A l’issue de cette mobilisation, Frédéric Rouanet note « quelques avancées, on ne peut pas encore applaudir. Une réunion est à venir ce jeudi avec le directeur national de l’INRAE (Institut National de la Recherche pour l’Agriculture et l’Environnement, dont l’antenne de Puech Rouge a été visité par des manifestants en parallèle) et le député de Narbonne, Alain Perea, va prendre le relai avec le ministère agriculture (nous avons eu une réunion hier avec une personne du ministère, cela n'a pas été convaincant) ». Pour le vigneron, la lutte doit continuer tant que la dose de 1 080 g/ha n’est pas acquise pour le vignoble en 2021 et 2022, d’autant plus qu’il entend dans les dernières déclarations du président de la République, Emmanuel Macron, une ouverture pour baisser dans un premier temps de 50 % son utilisation jusqu’en 2022.


Ne défendant pas le glyphosate, mais la nécessité d’un herbicide efficace et peu coûteux pour maintenir la viticulture languedocienne, Frédéric Rouanet lance aux manifestants que le glyphosate « est peut-être dangereux, peut-être pas. Qu’on l’enlève et qu’on le remplace », estimant que « pour sortir [du glyphosate], il faut trouver un produit de substitution [avec le] même coût et la même efficacité ». Le vigneron en appelle au financement massif de la recherche, estimant que le crédit d’impôt de 2 500 € pour en finir avec l’herbicide de Monsanto est insuffisant à l’échelle d’une exploitation, mais que l’enveloppe globale de 135 millions € permettrait d’aider la recherche.

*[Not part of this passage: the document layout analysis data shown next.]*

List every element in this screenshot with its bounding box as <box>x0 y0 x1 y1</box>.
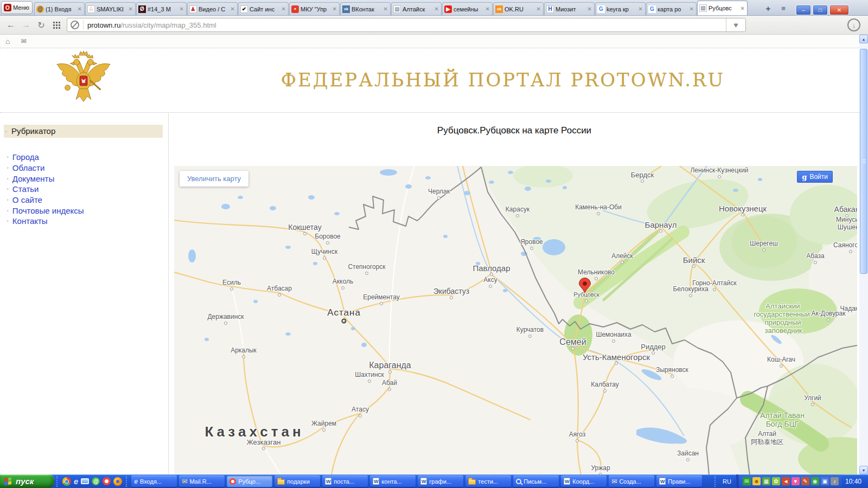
map-label: Аркалык <box>231 346 257 354</box>
map-label: Белокуриха <box>673 285 708 293</box>
network-tray-icon[interactable]: ▣ <box>821 477 829 485</box>
home-icon[interactable]: ⌂ <box>5 37 10 46</box>
browser-tab[interactable]: •МКУ "Упр✕ <box>289 2 340 15</box>
desktop-quicklaunch-icon[interactable] <box>81 478 89 484</box>
forward-button[interactable]: → <box>21 20 31 30</box>
tab-close-icon[interactable]: ✕ <box>434 6 439 12</box>
tab-close-icon[interactable]: ✕ <box>230 6 235 12</box>
browser-tab[interactable]: Gкарта ро✕ <box>646 2 697 15</box>
taskbar-task-button[interactable]: eВходя... <box>131 476 177 487</box>
sidebar-item-статьи[interactable]: ▪Статьи <box>7 184 168 195</box>
tab-close-icon[interactable]: ✕ <box>128 6 133 12</box>
taskbar-task-button[interactable]: подарки <box>275 476 320 487</box>
speed-dial-icon[interactable] <box>53 22 60 29</box>
tab-close-icon[interactable]: ✕ <box>536 6 541 12</box>
firefox-quicklaunch-icon[interactable] <box>113 477 122 486</box>
tab-close-icon[interactable]: ✕ <box>689 6 694 12</box>
language-indicator[interactable]: RU <box>719 476 735 486</box>
scroll-down-icon[interactable]: ▼ <box>859 466 868 474</box>
url-text[interactable]: protown.ru/russia/city/map/map_355.html <box>87 21 726 29</box>
browser-tab[interactable]: ∴SMAYLIKI✕ <box>85 2 136 15</box>
city-dot <box>516 214 519 217</box>
address-bar[interactable]: protown.ru/russia/city/map/map_355.html … <box>67 18 746 32</box>
taskbar-task-button[interactable]: WКоорд... <box>561 476 607 487</box>
sidebar-item-почтовые-индексы[interactable]: ▪Почтовые индексы <box>7 205 168 216</box>
agent-smiley-tray-icon[interactable]: ☻ <box>752 477 761 485</box>
google-signin-button[interactable]: g Войти <box>797 171 833 183</box>
sound-tray-icon[interactable]: ♪ <box>831 477 839 485</box>
tab-list-button[interactable]: ≡ <box>777 3 789 14</box>
map[interactable]: ЧерлакКарасукКамень-на-ОбиБердскЛенинск-… <box>174 166 857 475</box>
tab-close-icon[interactable]: ✕ <box>332 6 337 12</box>
tab-close-icon[interactable]: ✕ <box>587 6 592 12</box>
page-scrollbar[interactable]: ▲ ▼ <box>859 35 868 474</box>
back-button[interactable]: ← <box>5 20 16 30</box>
taskbar-task-button[interactable]: WПрави... <box>656 476 702 487</box>
browser-tab[interactable]: ✔Сайт инс✕ <box>238 2 289 15</box>
map-marker-pin[interactable] <box>578 278 592 294</box>
bullet-icon: ▪ <box>7 208 9 213</box>
site-badge-icon[interactable] <box>71 21 79 29</box>
taskbar-task-button[interactable]: Wпоста... <box>322 476 368 487</box>
map-label: Калбатау <box>591 381 619 388</box>
tab-close-icon[interactable]: ✕ <box>638 6 643 12</box>
sidebar-item-города[interactable]: ▪Города <box>7 152 168 163</box>
browser-tab[interactable]: HМиозит✕ <box>544 2 595 15</box>
ie-quicklaunch-icon[interactable]: e <box>74 477 78 486</box>
close-button[interactable]: ✕ <box>829 5 849 15</box>
chrome-quicklaunch-icon[interactable] <box>62 477 71 486</box>
sidebar-heading: ▪ Рубрикатор <box>4 125 163 138</box>
scrollbar-thumb[interactable] <box>860 49 867 274</box>
browser-tab[interactable]: ▤Алтайск✕ <box>391 2 442 15</box>
opera-quicklaunch-icon[interactable] <box>103 477 111 485</box>
sidebar-item-контакты[interactable]: ▪Контакты <box>7 216 168 227</box>
browser-tab[interactable]: Ø#14_3 М✕ <box>136 2 187 15</box>
mail-icon[interactable]: ✉ <box>21 37 26 45</box>
agent-quicklaunch-icon[interactable]: @ <box>92 477 100 485</box>
desktop-screen: O Меню @(1) Входя✕∴SMAYLIKI✕Ø#14_3 М✕♟Ви… <box>0 0 868 488</box>
bullet-icon: ▪ <box>7 187 9 191</box>
tab-close-icon[interactable]: ✕ <box>383 6 388 12</box>
tab-close-icon[interactable]: ✕ <box>485 6 490 12</box>
new-tab-button[interactable]: + <box>762 3 774 14</box>
taskbar-task-button[interactable]: Письм... <box>513 476 559 487</box>
browser-tab[interactable]: vkВКонтак✕ <box>340 2 391 15</box>
taskbar-task-button[interactable]: Wграфи... <box>418 476 463 487</box>
browser-tab[interactable]: @(1) Входя✕ <box>34 2 85 15</box>
eye-green-tray-icon[interactable]: ◉ <box>811 477 819 485</box>
browser-tab[interactable]: ▶семейны✕ <box>442 2 493 15</box>
mail-arrow-tray-icon[interactable]: ✉ <box>743 477 751 485</box>
leaf-tray-icon[interactable]: ✿ <box>772 477 780 485</box>
sidebar-item-о-сайте[interactable]: ▪О сайте <box>7 195 168 206</box>
browser-tab[interactable]: ▤Рубцовс✕ <box>697 1 748 15</box>
map-zoom-button[interactable]: Увеличить карту <box>180 171 248 187</box>
taskbar-task-button[interactable]: ✉Mail.R... <box>179 476 225 487</box>
chart-green-tray-icon[interactable]: ▦ <box>762 477 770 485</box>
task-button-label: Коорд... <box>572 478 594 485</box>
maximize-button[interactable]: □ <box>813 5 828 15</box>
bookmark-heart-icon[interactable]: ♥ <box>726 18 745 31</box>
browser-tab[interactable]: Gkeyra кр✕ <box>595 2 646 15</box>
heart-pink-tray-icon[interactable]: ♥ <box>792 477 800 485</box>
tab-close-icon[interactable]: ✕ <box>740 5 745 11</box>
taskbar-clock[interactable]: 10:40 <box>842 478 868 485</box>
browser-tab[interactable]: okOK.RU✕ <box>493 2 544 15</box>
start-button[interactable]: пуск <box>0 474 54 488</box>
browser-tab[interactable]: ♟Видео / С✕ <box>187 2 238 15</box>
scroll-up-icon[interactable]: ▲ <box>859 35 868 43</box>
sidebar-item-области[interactable]: ▪Области <box>7 163 168 174</box>
tab-close-icon[interactable]: ✕ <box>281 6 286 12</box>
taskbar-task-button[interactable]: Рубцо... <box>227 476 272 487</box>
taskbar-task-button[interactable]: тести... <box>465 476 511 487</box>
sidebar-item-документы[interactable]: ▪Документы <box>7 173 168 184</box>
downloads-icon[interactable]: ↓ <box>847 18 860 31</box>
taskbar-task-button[interactable]: Wконта... <box>370 476 416 487</box>
taskbar-task-button[interactable]: ✉Созда... <box>609 476 654 487</box>
volume-red-tray-icon[interactable]: ◄ <box>782 477 790 485</box>
pen-red-tray-icon[interactable]: ✎ <box>801 477 809 485</box>
reload-button[interactable]: ↻ <box>36 20 47 30</box>
browser-menu-button[interactable]: O Меню <box>1 1 33 14</box>
tab-close-icon[interactable]: ✕ <box>179 6 184 12</box>
tab-close-icon[interactable]: ✕ <box>77 6 82 12</box>
minimize-button[interactable]: – <box>796 5 811 15</box>
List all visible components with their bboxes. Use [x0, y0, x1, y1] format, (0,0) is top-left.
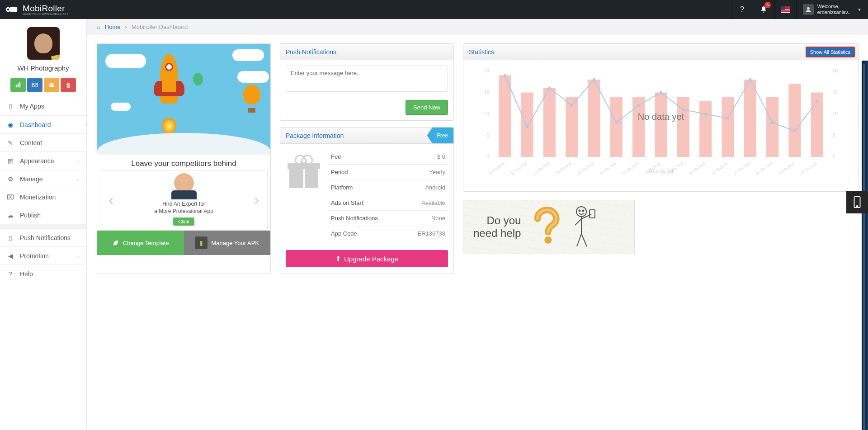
device-preview-toggle[interactable] [846, 191, 868, 213]
svg-point-64 [576, 207, 586, 217]
welcome-label: Welcome, [817, 4, 852, 9]
svg-text:13-03-2015: 13-03-2015 [533, 161, 550, 175]
package-row: Push NotificationsNone [328, 210, 448, 226]
sidebar-item-push-notifications[interactable]: ▯Push Notifications [0, 228, 86, 246]
sidebar-item-appearance[interactable]: ▦Appearance⌄ [0, 151, 86, 170]
app-avatar[interactable] [27, 27, 60, 60]
svg-text:15: 15 [833, 90, 838, 95]
help-line1: Do you [473, 214, 521, 227]
quick-stats-button[interactable] [10, 78, 26, 92]
change-template-button[interactable]: Change Template [97, 231, 184, 255]
svg-rect-19 [543, 88, 556, 157]
svg-rect-67 [590, 210, 595, 218]
svg-point-35 [571, 104, 573, 107]
leaf-icon [112, 239, 119, 246]
package-row: App CodeER136738 [328, 226, 448, 241]
promo-illustration [97, 44, 270, 155]
caret-down-icon: ▼ [857, 7, 862, 12]
svg-rect-5 [19, 82, 20, 87]
show-all-statistics-button[interactable]: Show All Statistics [806, 47, 855, 57]
breadcrumb-current: Mobiroller Dashboard [132, 24, 188, 30]
sidebar-item-monetization[interactable]: ⌧Monetization [0, 188, 86, 206]
grid-icon: ▦ [6, 157, 14, 165]
phone-icon: ▯ [6, 234, 14, 241]
carousel-prev[interactable]: ‹ [107, 191, 115, 208]
svg-point-37 [615, 121, 618, 124]
sidebar-item-my-apps[interactable]: ▯My Apps [0, 97, 86, 115]
username: erdenizsanlav... [817, 9, 852, 15]
brand-name: MobiRoller [23, 4, 69, 14]
svg-point-69 [857, 206, 858, 207]
sidebar-item-promotion[interactable]: ◀Promotion⌄ [0, 246, 86, 265]
chevron-right-icon: › [125, 24, 127, 30]
svg-rect-18 [521, 93, 533, 157]
money-icon: ⌧ [6, 194, 14, 201]
svg-point-36 [593, 78, 595, 81]
svg-point-33 [526, 126, 528, 128]
carousel-next[interactable]: › [252, 191, 261, 208]
sidebar-item-dashboard[interactable]: ◉Dashboard [0, 115, 86, 133]
svg-text:20: 20 [484, 68, 490, 73]
svg-rect-28 [744, 80, 756, 157]
account-menu[interactable]: Welcome, erdenizsanlav... ▼ [796, 0, 868, 19]
gift-icon [286, 152, 322, 188]
package-row: Ads on StartAvailable [328, 195, 448, 210]
svg-rect-3 [16, 85, 17, 87]
expert-avatar-icon [174, 173, 194, 193]
svg-point-42 [726, 117, 729, 120]
svg-text:10: 10 [484, 111, 490, 116]
push-panel-title: Push Notifications [280, 44, 453, 60]
quick-apps-button[interactable] [44, 78, 59, 92]
language-flag[interactable] [774, 0, 796, 19]
help-icon[interactable]: ? [731, 0, 753, 19]
help-banner[interactable]: Do you need help [463, 200, 635, 254]
svg-point-65 [579, 210, 580, 212]
package-row: PlatformAndroid [328, 180, 448, 195]
upgrade-package-button[interactable]: ⬆ Upgrade Package [286, 250, 448, 267]
svg-rect-26 [699, 101, 712, 157]
svg-text:23-03-2015: 23-03-2015 [755, 161, 773, 175]
svg-text:15-03-2015: 15-03-2015 [577, 161, 594, 175]
android-icon: ▮ [195, 236, 208, 249]
logo-mark-icon [5, 5, 19, 14]
svg-rect-27 [722, 97, 734, 157]
sidebar-item-content[interactable]: ✎Content [0, 133, 86, 151]
svg-text:11-03-2015: 11-03-2015 [488, 161, 505, 175]
chevron-down-icon: ⌄ [76, 158, 80, 163]
send-now-button[interactable]: Send Now [406, 100, 448, 115]
brand-logo[interactable]: MobiRoller MAKE YOUR OWN MOBILE APP [5, 4, 69, 15]
svg-point-41 [704, 113, 707, 115]
svg-text:0: 0 [486, 154, 489, 159]
svg-point-38 [637, 104, 640, 107]
svg-text:15: 15 [484, 90, 490, 95]
svg-rect-29 [766, 97, 778, 157]
upload-icon: ⬆ [335, 255, 341, 263]
svg-text:16-03-2015: 16-03-2015 [599, 161, 617, 175]
notification-badge: 5 [764, 2, 771, 8]
svg-rect-24 [655, 93, 667, 157]
dashboard-icon: ◉ [6, 121, 14, 128]
sidebar-item-publish[interactable]: ☁Publish [0, 206, 86, 224]
sidebar: WH Photography $ ▯My Apps ◉Dashboard ✎Co… [0, 19, 87, 430]
svg-point-32 [504, 74, 506, 77]
quick-mail-button[interactable] [27, 78, 42, 92]
breadcrumb-home[interactable]: Home [105, 24, 121, 30]
svg-rect-21 [588, 80, 600, 157]
question-mark-icon [525, 207, 566, 247]
stick-figure-icon [571, 204, 598, 250]
notifications-icon[interactable]: 5 [753, 0, 774, 19]
svg-point-39 [660, 91, 662, 94]
quick-monetize-button[interactable]: $ [61, 78, 76, 92]
svg-text:12-03-2015: 12-03-2015 [510, 161, 528, 175]
phone-icon: ▯ [6, 103, 14, 110]
carousel-cta-button[interactable]: Click [173, 217, 195, 226]
svg-rect-17 [499, 76, 511, 157]
chevron-down-icon: ⌄ [76, 176, 80, 181]
sidebar-item-manage[interactable]: ⚙Manage⌄ [0, 170, 86, 188]
gear-icon: ⚙ [6, 175, 14, 183]
sidebar-item-help[interactable]: ?Help [0, 265, 86, 283]
svg-point-2 [807, 7, 810, 10]
manage-apk-button[interactable]: ▮ Manage Your APK [184, 231, 271, 255]
statistics-chart: 005510101515202011-03-201512-03-201513-0… [472, 66, 850, 175]
push-message-input[interactable] [286, 66, 448, 92]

Frédéric Rouanet reproche cependant aux chercheurs des approches trop théoriques du désherbage en viticulture, notamment le rapport de juillet 2019 de l’Institut National de la Recherche Agronomique (INRA, devenu INRAE) ayant alimenté la réduction des doses annoncée récemment par l'Agence Nationale de Sécurité Sanitaire (ANSES). Si une baisse de 50 % à 1 080 g/ha est acceptable pour les manifestants, « plus ça ne peut pas marcher, on ne sait pas faire » avec les cours actuels prévient Frédéric Rouanet, qui conclut que « c’est trop compliqué, c’est un autre métier ».
Déplorant les décès de Serge Vialette, ancien président de la Fédération départementale du syndicat des exploitants agricoles de l'Aude (FDSEA), et de Jean-Charles Lalaurie, président de la Fédération des Vignerons Indépendants de l’Aude, la manifestation a débuté par une minute de silence.